--- Available records Enclosed Below ---

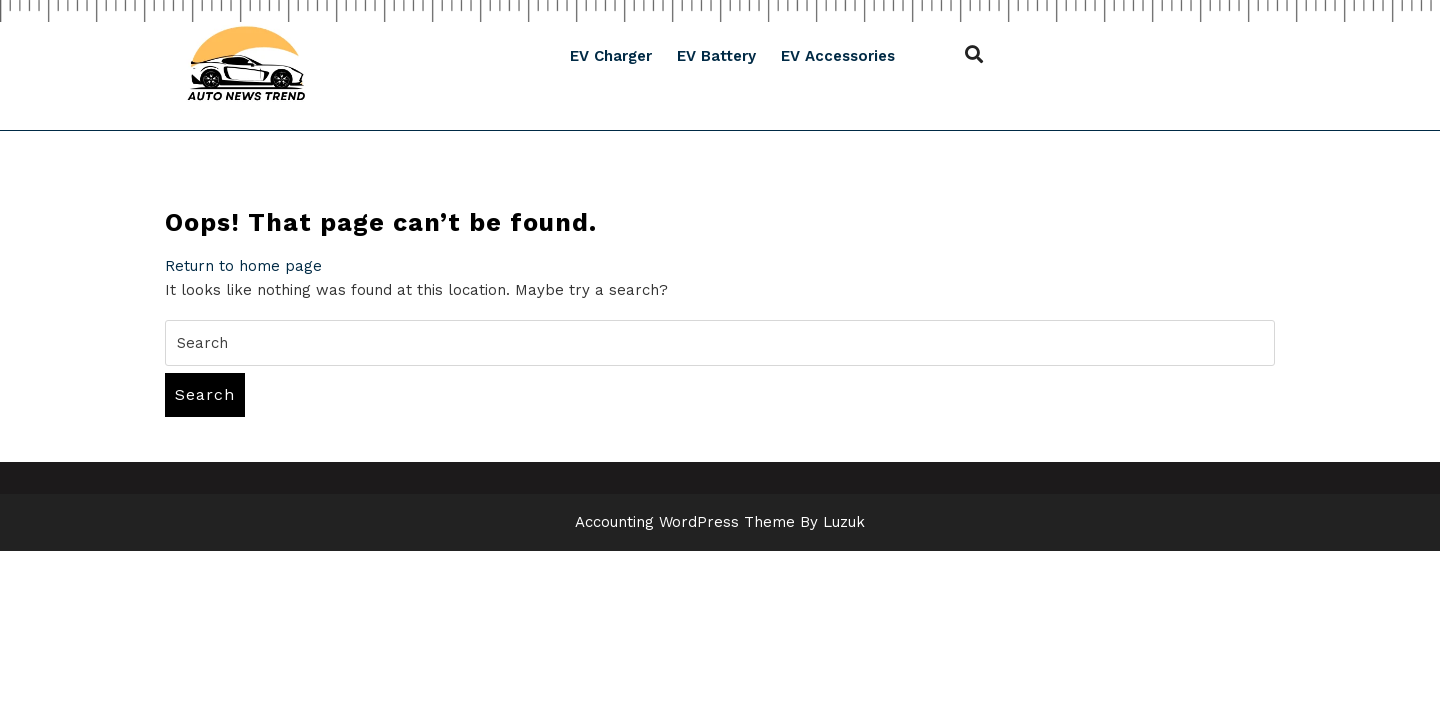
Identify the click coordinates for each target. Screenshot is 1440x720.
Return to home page (243, 266)
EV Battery (716, 56)
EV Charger (611, 56)
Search (205, 394)
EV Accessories (838, 56)
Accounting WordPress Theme (685, 522)
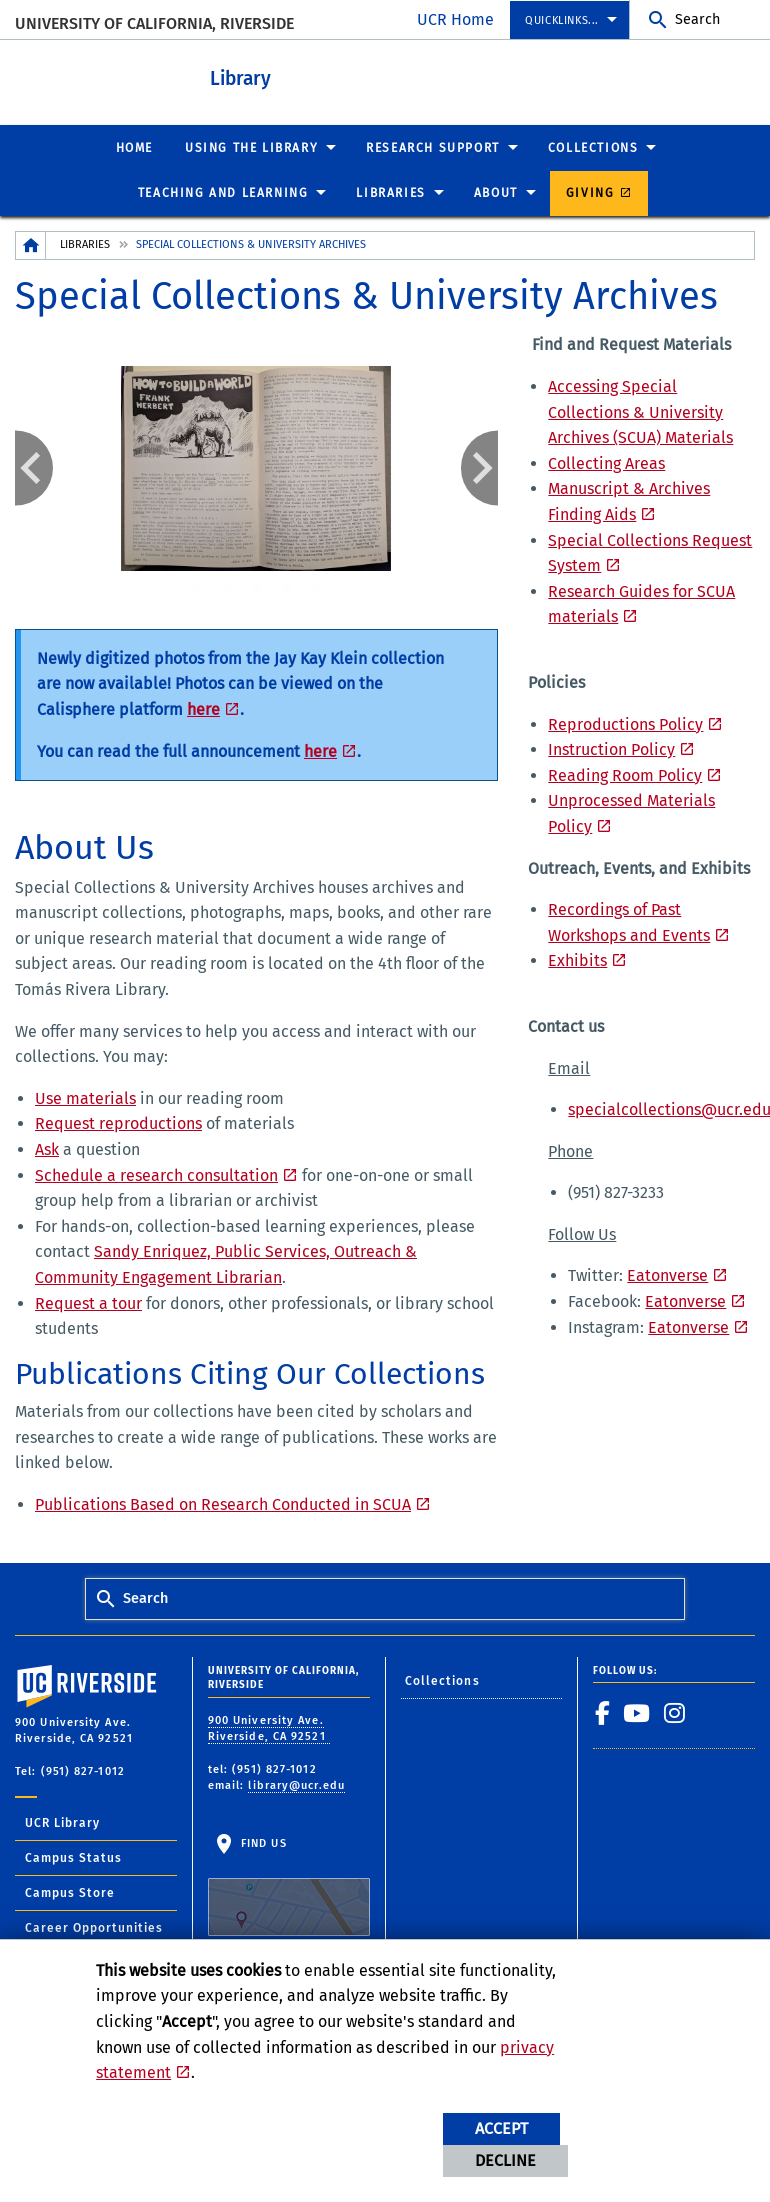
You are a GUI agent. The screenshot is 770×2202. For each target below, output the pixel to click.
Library (240, 78)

--- End of Enclosed Available records ---

## Your goal:
A verbatim transcript of the entries above is required, with the pictures left out.

## Solved exercise:
Identify the click coordinates for each target. Screenshot is 1440x720.
Return to home page (243, 266)
EV Battery (716, 56)
EV Charger (611, 56)
Search (205, 394)
EV Accessories (838, 56)
Accounting WordPress Theme (685, 522)
You are a GUI agent. The screenshot is 770×2202. For each target below, output the pixel to click.
Library (240, 78)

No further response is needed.